▶ **Raw data**
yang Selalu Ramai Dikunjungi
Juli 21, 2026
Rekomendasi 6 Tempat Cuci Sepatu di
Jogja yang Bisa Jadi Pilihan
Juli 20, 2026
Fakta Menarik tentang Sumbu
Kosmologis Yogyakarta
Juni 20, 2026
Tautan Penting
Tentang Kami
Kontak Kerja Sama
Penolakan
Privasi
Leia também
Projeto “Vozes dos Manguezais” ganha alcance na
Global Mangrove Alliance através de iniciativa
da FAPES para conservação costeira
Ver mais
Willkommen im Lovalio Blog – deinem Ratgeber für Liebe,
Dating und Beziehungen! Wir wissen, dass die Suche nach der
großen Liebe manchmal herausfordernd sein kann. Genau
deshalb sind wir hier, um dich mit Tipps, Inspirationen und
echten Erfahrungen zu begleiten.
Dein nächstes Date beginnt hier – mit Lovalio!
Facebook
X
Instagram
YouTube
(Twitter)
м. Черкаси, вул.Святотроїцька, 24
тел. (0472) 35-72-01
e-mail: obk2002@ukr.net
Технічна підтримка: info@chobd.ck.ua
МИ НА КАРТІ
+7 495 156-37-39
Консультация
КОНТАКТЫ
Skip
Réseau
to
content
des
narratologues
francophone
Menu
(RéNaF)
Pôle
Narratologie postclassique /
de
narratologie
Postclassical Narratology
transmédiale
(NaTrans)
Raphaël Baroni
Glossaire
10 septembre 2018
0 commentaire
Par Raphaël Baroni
* * *
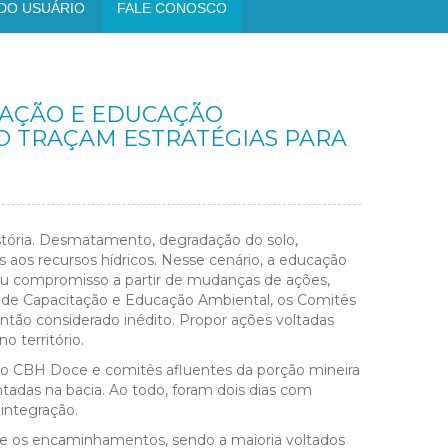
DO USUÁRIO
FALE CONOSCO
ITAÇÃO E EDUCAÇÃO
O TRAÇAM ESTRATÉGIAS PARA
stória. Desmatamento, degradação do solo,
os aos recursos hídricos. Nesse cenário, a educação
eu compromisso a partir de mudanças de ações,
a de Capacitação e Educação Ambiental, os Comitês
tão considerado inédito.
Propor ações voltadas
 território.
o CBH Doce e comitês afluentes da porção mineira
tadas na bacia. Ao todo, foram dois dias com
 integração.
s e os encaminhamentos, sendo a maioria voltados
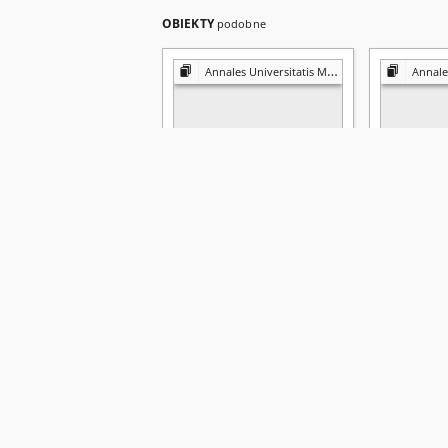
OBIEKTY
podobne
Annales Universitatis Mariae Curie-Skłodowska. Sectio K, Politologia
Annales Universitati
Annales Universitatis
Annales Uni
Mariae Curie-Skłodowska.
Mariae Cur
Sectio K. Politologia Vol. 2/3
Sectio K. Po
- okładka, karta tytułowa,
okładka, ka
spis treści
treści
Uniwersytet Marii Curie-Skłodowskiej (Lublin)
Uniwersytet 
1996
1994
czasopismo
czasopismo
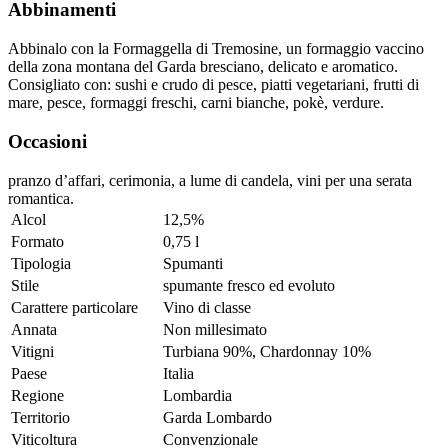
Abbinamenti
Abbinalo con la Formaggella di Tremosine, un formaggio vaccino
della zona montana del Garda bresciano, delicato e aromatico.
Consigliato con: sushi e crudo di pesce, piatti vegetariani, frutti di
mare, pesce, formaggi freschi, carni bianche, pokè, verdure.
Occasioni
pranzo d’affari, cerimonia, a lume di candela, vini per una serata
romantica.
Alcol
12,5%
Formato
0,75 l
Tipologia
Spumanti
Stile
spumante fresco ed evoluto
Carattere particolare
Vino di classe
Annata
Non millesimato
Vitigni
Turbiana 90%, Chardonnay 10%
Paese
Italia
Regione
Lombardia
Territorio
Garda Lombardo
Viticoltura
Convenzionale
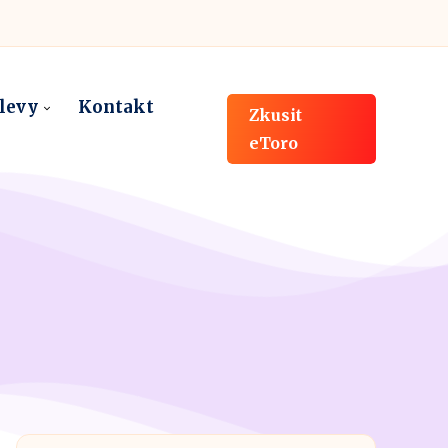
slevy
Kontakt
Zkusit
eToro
---
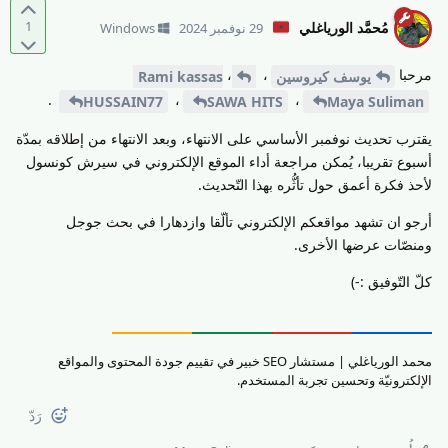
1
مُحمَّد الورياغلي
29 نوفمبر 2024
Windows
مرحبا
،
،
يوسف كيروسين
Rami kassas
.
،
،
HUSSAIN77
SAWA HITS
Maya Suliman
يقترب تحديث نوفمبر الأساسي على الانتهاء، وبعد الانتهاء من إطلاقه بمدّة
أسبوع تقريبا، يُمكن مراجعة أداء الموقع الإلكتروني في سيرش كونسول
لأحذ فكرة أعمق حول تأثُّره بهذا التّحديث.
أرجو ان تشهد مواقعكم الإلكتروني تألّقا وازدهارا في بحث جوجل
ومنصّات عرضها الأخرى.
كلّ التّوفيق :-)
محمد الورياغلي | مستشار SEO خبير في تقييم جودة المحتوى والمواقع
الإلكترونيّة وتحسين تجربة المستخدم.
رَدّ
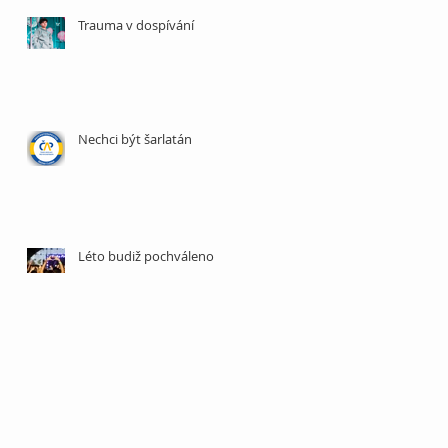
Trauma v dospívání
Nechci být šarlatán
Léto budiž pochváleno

▶ **Assigned task**
Show every line from the entries above in which "Liebe" appears.

▶ **Result of the task**
Willkommen im Lovalio Blog – deinem Ratgeber für Liebe,
großen Liebe manchmal herausfordernd sein kann. Genau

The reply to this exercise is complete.